Pictures stay out of the output. Return exactly the lines below from the one with "to celebrate their union in the comfort" down to the one with "accepted capacity of", both included, and nothing more.

··· AVAILABLE RECORDS

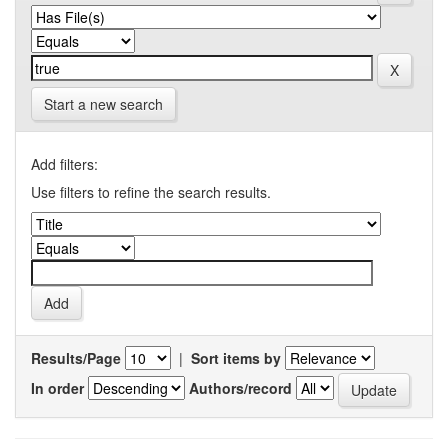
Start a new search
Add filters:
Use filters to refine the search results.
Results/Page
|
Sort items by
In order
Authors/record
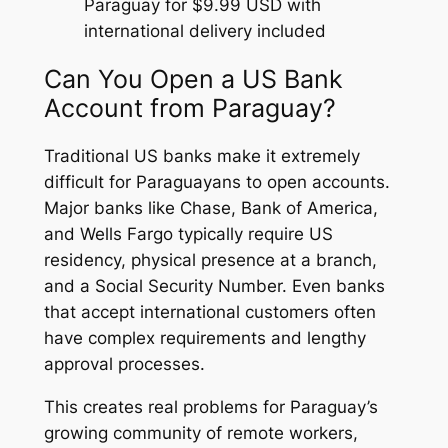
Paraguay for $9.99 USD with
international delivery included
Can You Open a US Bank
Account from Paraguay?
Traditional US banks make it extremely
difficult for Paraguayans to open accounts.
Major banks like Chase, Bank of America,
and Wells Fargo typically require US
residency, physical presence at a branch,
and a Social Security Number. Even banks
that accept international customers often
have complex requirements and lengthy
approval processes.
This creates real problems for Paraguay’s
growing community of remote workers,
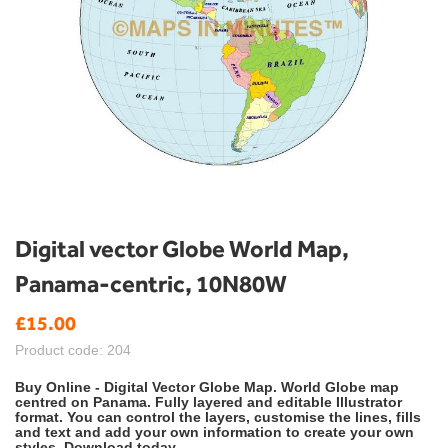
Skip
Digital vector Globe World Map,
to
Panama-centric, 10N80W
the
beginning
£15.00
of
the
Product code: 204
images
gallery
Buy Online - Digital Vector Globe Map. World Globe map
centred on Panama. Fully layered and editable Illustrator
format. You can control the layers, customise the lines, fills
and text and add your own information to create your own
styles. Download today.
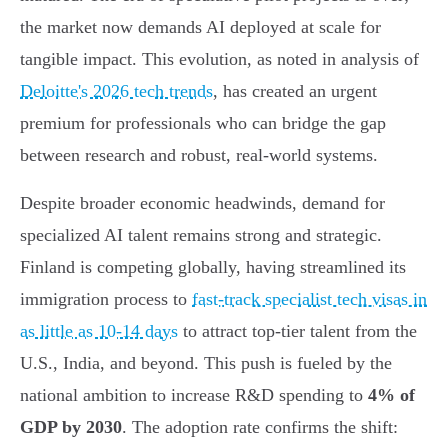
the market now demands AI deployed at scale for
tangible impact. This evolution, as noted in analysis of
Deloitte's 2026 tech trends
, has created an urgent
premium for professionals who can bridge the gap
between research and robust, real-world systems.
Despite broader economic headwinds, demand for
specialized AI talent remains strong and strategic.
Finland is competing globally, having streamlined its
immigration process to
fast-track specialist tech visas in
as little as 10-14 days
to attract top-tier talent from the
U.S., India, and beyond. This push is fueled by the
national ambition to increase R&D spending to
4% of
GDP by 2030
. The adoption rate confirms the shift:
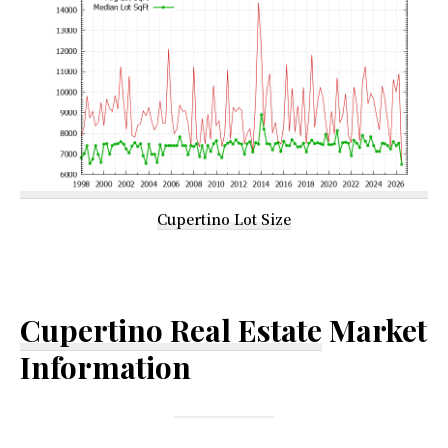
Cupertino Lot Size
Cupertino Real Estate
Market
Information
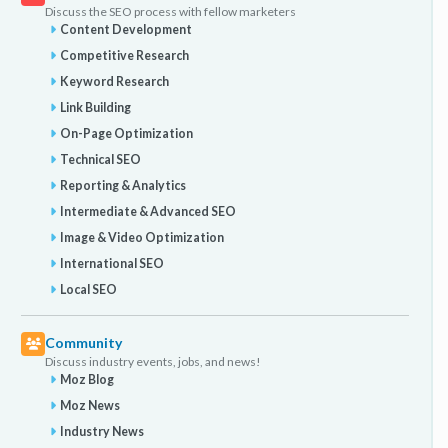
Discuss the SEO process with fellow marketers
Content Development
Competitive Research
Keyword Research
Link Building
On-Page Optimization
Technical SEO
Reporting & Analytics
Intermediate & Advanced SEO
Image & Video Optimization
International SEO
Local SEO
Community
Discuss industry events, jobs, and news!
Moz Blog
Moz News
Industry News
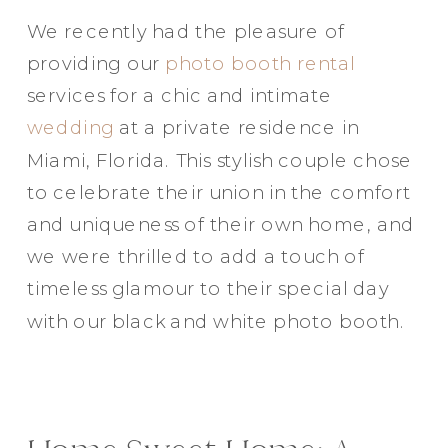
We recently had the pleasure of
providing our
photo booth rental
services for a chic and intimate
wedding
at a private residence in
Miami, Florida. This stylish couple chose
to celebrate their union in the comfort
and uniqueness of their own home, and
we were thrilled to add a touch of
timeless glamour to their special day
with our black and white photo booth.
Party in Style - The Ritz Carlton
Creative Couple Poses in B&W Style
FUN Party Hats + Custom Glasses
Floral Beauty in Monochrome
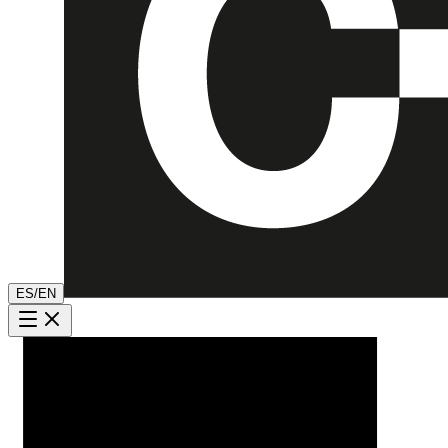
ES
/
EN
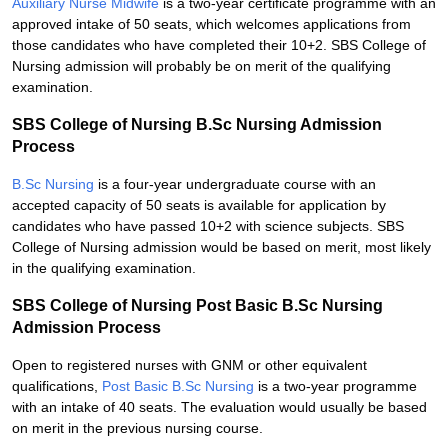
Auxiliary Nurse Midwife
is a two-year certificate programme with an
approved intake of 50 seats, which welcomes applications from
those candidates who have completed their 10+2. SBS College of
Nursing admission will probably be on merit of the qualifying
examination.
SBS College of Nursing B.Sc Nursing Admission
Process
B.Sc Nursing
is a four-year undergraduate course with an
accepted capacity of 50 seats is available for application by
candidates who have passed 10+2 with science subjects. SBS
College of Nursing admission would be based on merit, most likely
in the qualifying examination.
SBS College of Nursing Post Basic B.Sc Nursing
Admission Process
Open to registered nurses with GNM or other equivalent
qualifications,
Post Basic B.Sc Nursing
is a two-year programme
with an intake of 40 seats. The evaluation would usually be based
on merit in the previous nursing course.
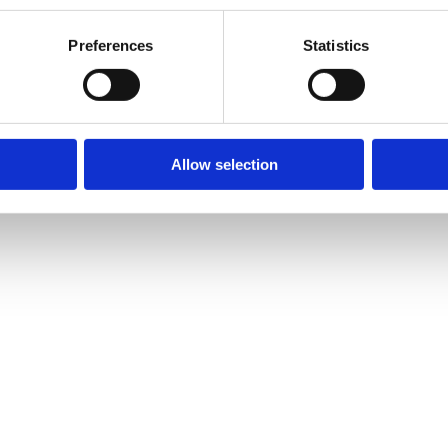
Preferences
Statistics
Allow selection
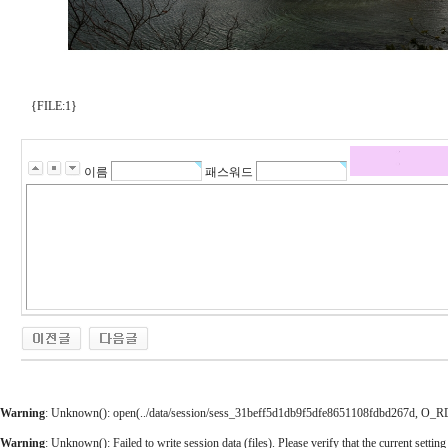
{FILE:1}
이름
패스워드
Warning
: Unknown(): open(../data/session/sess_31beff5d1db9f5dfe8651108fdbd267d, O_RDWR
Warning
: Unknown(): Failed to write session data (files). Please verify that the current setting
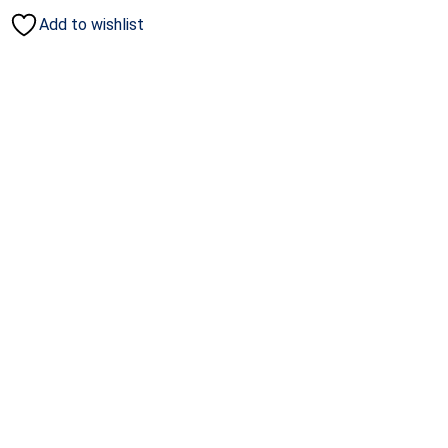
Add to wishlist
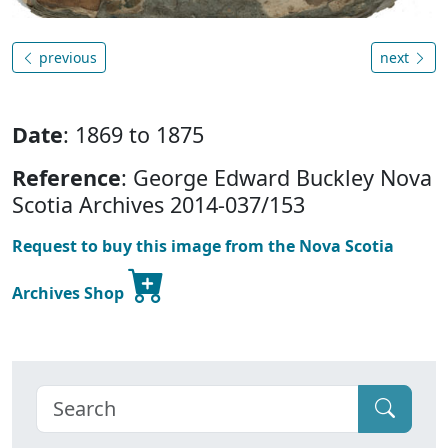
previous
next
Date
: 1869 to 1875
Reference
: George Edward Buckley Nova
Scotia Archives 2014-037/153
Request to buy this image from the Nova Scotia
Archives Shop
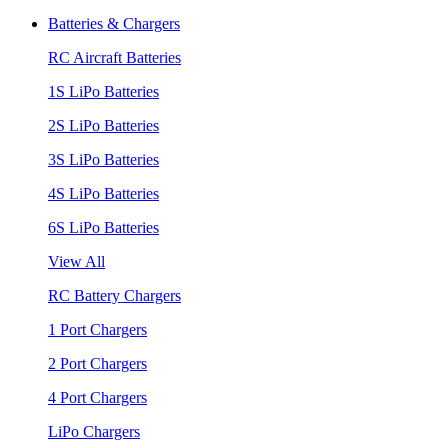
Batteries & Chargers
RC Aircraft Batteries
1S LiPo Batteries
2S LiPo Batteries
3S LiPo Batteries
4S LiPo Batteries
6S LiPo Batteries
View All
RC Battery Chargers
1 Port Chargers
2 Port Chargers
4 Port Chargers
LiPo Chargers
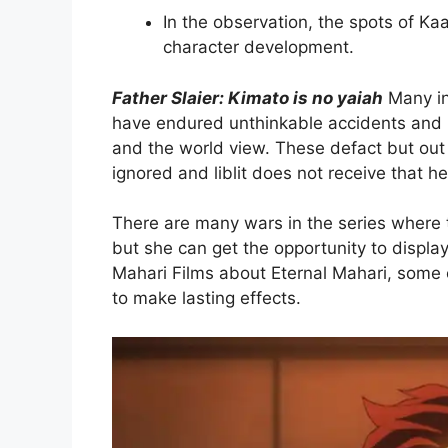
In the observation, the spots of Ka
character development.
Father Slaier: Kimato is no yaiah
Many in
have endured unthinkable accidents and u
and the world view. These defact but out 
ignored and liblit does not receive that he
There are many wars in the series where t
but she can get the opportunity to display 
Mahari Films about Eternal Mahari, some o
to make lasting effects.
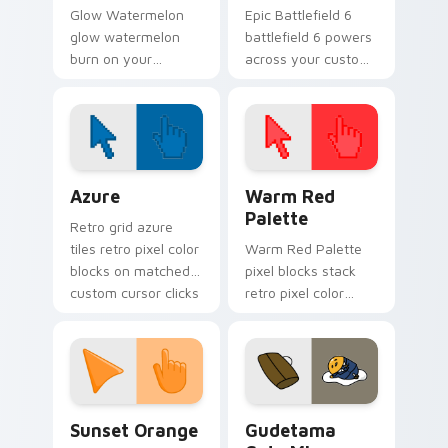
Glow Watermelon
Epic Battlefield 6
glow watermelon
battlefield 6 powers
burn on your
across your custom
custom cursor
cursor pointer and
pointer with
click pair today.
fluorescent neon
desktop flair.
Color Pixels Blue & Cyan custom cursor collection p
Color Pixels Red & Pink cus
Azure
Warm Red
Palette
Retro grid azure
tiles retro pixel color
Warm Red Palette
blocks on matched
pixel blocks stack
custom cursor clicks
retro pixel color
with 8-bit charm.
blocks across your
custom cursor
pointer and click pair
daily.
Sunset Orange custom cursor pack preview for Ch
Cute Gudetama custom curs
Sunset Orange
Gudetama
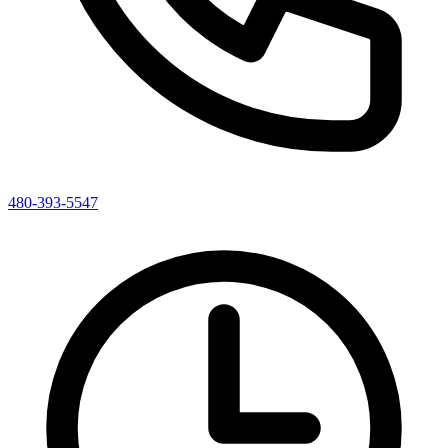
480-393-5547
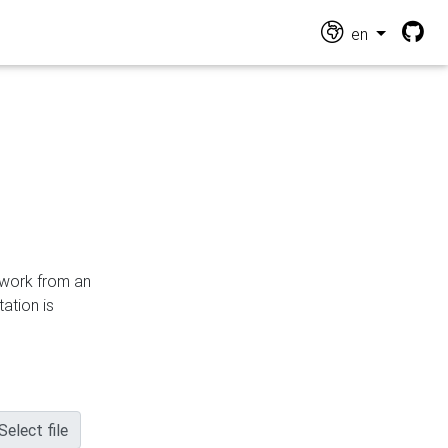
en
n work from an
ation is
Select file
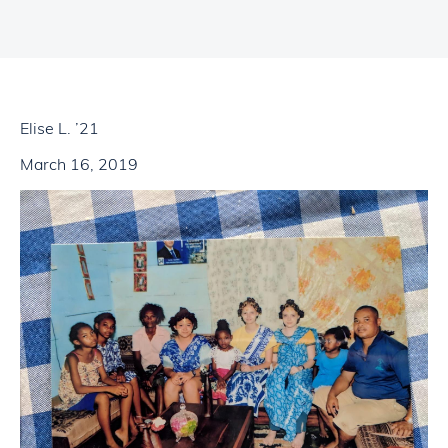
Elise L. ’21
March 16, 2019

······

= RESULT OF THE EXERCISE =
to celebrate their union in the comfort
and uniqueness of their own home, and
we were thrilled to add a touch of
timeless glamour to their special day
with our black and white photo booth.
Party in Style - The Ritz Carlton
Creative Couple Poses in B&W Style
FUN Party Hats + Custom Glasses
Floral Beauty in Monochrome
ES
/
EN
Auxiliary Nurse Midwife
is a two-year certificate programme with an
approved intake of 50 seats, which welcomes applications from
those candidates who have completed their 10+2. SBS College of
Nursing admission will probably be on merit of the qualifying
examination.
SBS College of Nursing B.Sc Nursing Admission
Process
B.Sc Nursing
is a four-year undergraduate course with an
accepted capacity of 50 seats is available for application by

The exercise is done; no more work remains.